Apr 8, 2020

Passover and Easter Skype and Facetime Tips

Lights! Camera! Dust hippos!

By Ed Goldman
With Passover beginning this evening at sunset, and Easter arriving this coming Sunday, I thought I’d pass along some helpful hints for those of you who won’t be able to share in-person these totally different holidays with your loved ones or relatives (who are not always the same people, I’ve just been informed).

Why not let Skype, Facetime or another app I know nothing about whatsoever turn your computer or phone into a conduit to everyone’s kitchen table, living room or patio, depending on what part of the country everyone lives in and how fast this pandemic and climate change are turning event planning into a game with slightly longer odds than those of Russian roulette.

If you haven’t availed yourself of any of these marvelous devices, there are some challenges and solutions you may want to consider before going “live.”

Ed couldn’t ex-Skype in time. Photo by S.L. Fee.

1. The Challenge: During this enforced lockdown, ask yourself when you last dusted, vacuumed, cleaned the litter box or showered? Neither Skype nor Facetime is equipped with a smell-ometer (yet) and certainly, dust floating in the air can give your images a hazy, Camelot feel (so can pulling a pair of ecru pantyhose over the lens, which is how Norman Jewison’s cinematographer says he shot (and won an Oscar for) ”Fiddler on the Roof.” (One unintended result: It made the Cossacks look dreamy.)

To be sure, very few viewers will be able to tell if your home has not merely dust bunnies but dust hippos. Or that your wall-to-wall carpeting is actually a series of throw rugs now linked by debris into forming a pattern. They won’t be able to sniff your litter box or, thank Heaven, you. 

To recap: It’s not so much how you and your home will actually look or smell in the video transmission as how you’ll feel and behave. If you and your domicile reek, you’re sure to convey this, especially given your tendency to wear not only your emotions but lately, last night’s Rao’s Homemade All Natural Marinara Sauce®, on your sleeve.

The Solution: Opt for appearing on camera in an extreme close-up. Instead of forcing you to do an elaborate cleanup, the dishes and your laundry, this will require only that you (1) wash your face, (2) trim your nose hairs and (3) floss. If you place the camera a little above you so that it tilts slightly downward,  you may safely eliminate Step 2.

2.The Challenge: You’ve been told your speaking voice can not only wake the dead but also cause several of them to voluntarily go back to being dead—without even taking a few days off to sample that swingin’ zombie life. 

While your voice is high enough to summon dogs, which would render it all but silent to most humans, it is capable, especially when you trill “Memories,” to cause traffic to pull to the side of the road, even if it’s many blocks away and you’re singing in a hyperbaric oxygen chamber you’ve set up in your former gift-wrapping room.

The Solution: Do as they do in the film business: Hire someone to dub your voice, then play it back while you’re on camera and try to lip-synch along.

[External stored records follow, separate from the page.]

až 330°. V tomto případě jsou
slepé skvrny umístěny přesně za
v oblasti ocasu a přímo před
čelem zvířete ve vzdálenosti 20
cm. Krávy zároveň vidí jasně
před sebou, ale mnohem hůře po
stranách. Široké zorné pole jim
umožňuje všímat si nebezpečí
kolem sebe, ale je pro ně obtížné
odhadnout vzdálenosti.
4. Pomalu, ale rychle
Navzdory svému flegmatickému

I admit that this approach could inhibit the free flow of conversation, since if you don’t know in advance exactly what everyone’s going to say, you can’t very well record your responses to them. 

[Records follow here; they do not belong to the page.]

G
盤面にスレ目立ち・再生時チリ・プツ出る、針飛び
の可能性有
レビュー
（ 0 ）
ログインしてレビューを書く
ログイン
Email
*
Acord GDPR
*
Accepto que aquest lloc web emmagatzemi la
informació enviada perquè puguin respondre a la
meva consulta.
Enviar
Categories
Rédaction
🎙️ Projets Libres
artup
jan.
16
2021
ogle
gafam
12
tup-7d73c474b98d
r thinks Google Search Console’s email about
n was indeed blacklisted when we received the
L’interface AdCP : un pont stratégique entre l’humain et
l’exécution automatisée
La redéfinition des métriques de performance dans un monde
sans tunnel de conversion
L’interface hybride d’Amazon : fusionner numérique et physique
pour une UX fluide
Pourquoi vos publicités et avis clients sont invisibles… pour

Now, you could do what they do in Italian films, where they never record the dialogue as it’s being spoken. Everything is “looped” in after shooting ends. This makes it possible for Italian films to be shown in a variety of countries and languages and also provide steady employment to one multi-lingual guy with a raspy voice who’s always saying something like, “Watch out, Hercules, he has a trident hidden in his pelt pocket!” (Or, alternatively, “Watch out, Clint, he has a six-shooter hidden in his serape!”)




Or—and this is harder, I’ll admit—you can make a list of everything you think people will say to you and pre-record your responses. Some can even do double-duty.

Examples:

a.Comment: “You haven’t aged a bit!”
Response: “We just spoke an hour ago.”

b.Comment: “Where are the kids?”
Response: “We just spoke an hour ago.”

c.Comment: “We were very sorry to hear about your uncle’s passing away. How are you holding up?:”
Response: “We just spoke an hour ago.”




Ed Goldman's column appears almost every Monday, Wednesday and Friday. A former daily columnist for the Sacramento Business Journal, as well as monthly columnist for Sacramento Magazine and Comstock’s Business Magazine, he’s the author of five books, two plays and one musical (so far).